# length of hair?



## Lindzarie (Jun 30, 2008)

I was wondering how long the most of you keep your dogs hair.

I know the standard is to have it long but my gizmo does not like to get brushed and groomed so I tend to keep it med/short. In the summer I keep it shorter than in the winter. He likes to run around in the grass and then it is a heck of a night to get him clean and try our best to prevent matting. I have tried brushing him every day since he was little trying to get him used to it and now that he is 2 I think it is safe to say its not his favorite thing.

It is sooo much easier for both of us if I just keep his hair shorter so I can brush it easier and we get along better! haha.

Just wondering what the rest of you guys so! here is a pic of what he generally looks like.


----------



## motherslittlehelper (Mar 18, 2010)

He is adorable!! I would do whatever makes the both of you happy. Life is too short to make yourself or him, especially, miserable over the length of his hair. Augie is around 19 months old and still hasn't had a haircut. So far, his hasn't been too difficult to manage, but if the time comes where I know it makes him unhappy to be having it brushed, it is going to be cut!


----------



## HavaneseSoon (Nov 4, 2008)

I'll talk..... last time that I measured Dexter's hair it was a little over 4 inches. I am trying to grow it out so I can see what a full length looks like and slowly adjust to the grooming schedule. 

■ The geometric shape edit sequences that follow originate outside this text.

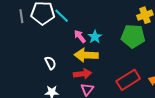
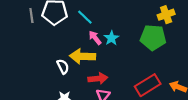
cyan line: (62, 16) -> (85, 17), moved
yellow arrow: (86, 55) -> (82, 56), moved

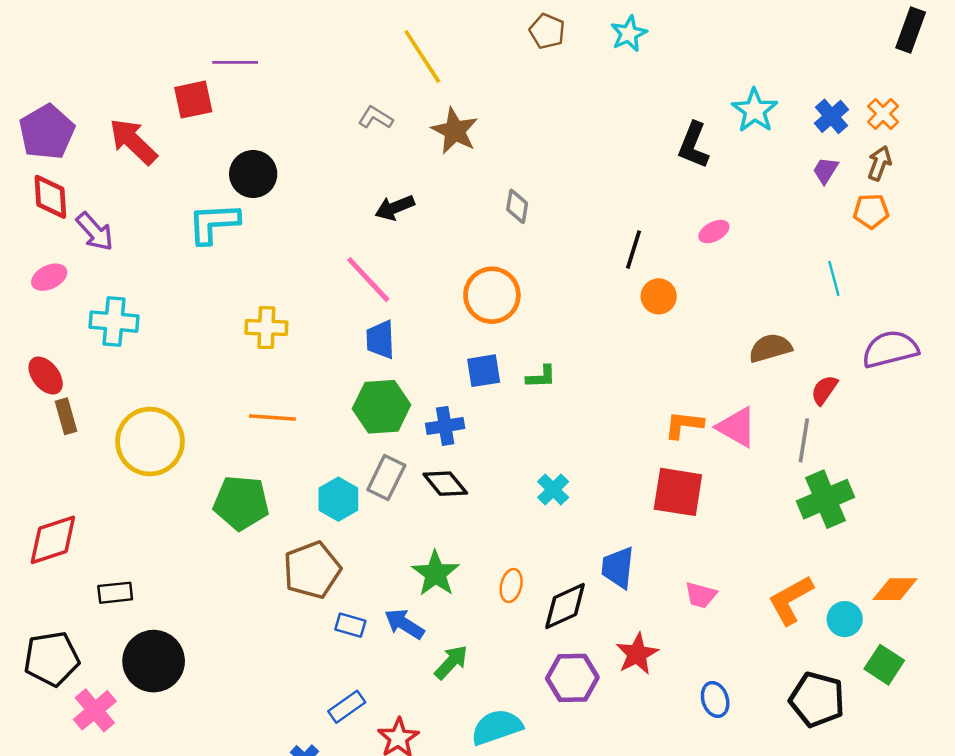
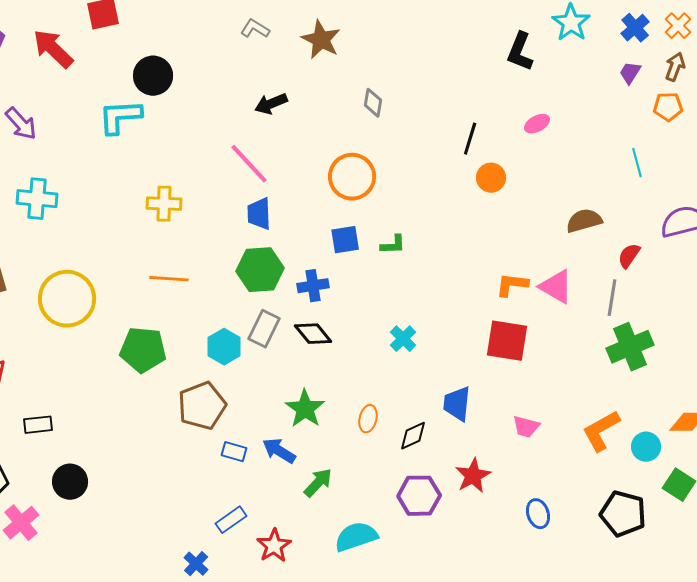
black diamond: (565, 606) -> (413, 436), size x0.7
black circle: (154, 661) -> (70, 482), size x0.7

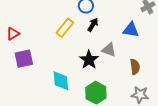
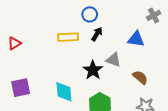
yellow rectangle: (65, 28) -> (68, 37), turned 48
purple square: (24, 59) -> (21, 88), moved
brown semicircle: (135, 67) -> (140, 77), turned -42

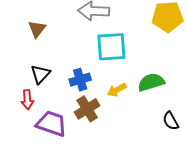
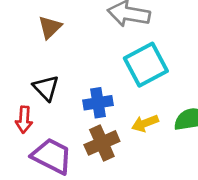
cyan square: (111, 47) -> (146, 65), turned -32
black triangle: (40, 74) -> (46, 88), turned -35

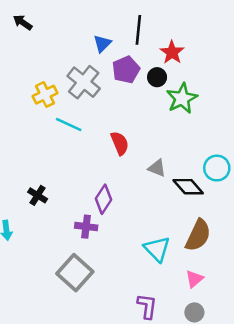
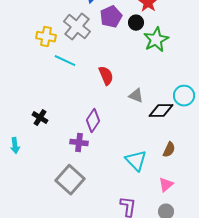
yellow cross: (45, 95) -> (46, 37), turned 36
black diamond: (188, 187) -> (161, 111), turned -50
brown semicircle: (198, 235) -> (169, 150), size x0.6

Dexter (black & white) and Jack (sable color) have totally different type of coats right now....anyway....

As much as I like grooming, I love to clip also, so I am not sure how long Dexter will remain with his 4 inch hair.... it can always grow back!

Jack's hair lays pretty and it is probably only an inch or a little long. Dexter's hair on the other hand had to get about 3 or 4 inches long before it would lay. Dexter is lots of fluff compared to Jack. I have seen fluffy cottony hairs on Havs.....now, if I had one of these Havs, it would be a shorter cut for sure. I would imagine the grooming would be endless tangled bunch of headaches/heartaches for both involved. 

So, with that being said.....I think I really like about 1-1 1/2 inches on the body or so, with the ears being long, trimmed muzzle to balance the body, long untrimmed tail, shaggy legs, but neat looking, and chest hairs longer than the top body hair, belly hair very short, armpits very short and shaggy bangs, but still seeing some of the eyes. 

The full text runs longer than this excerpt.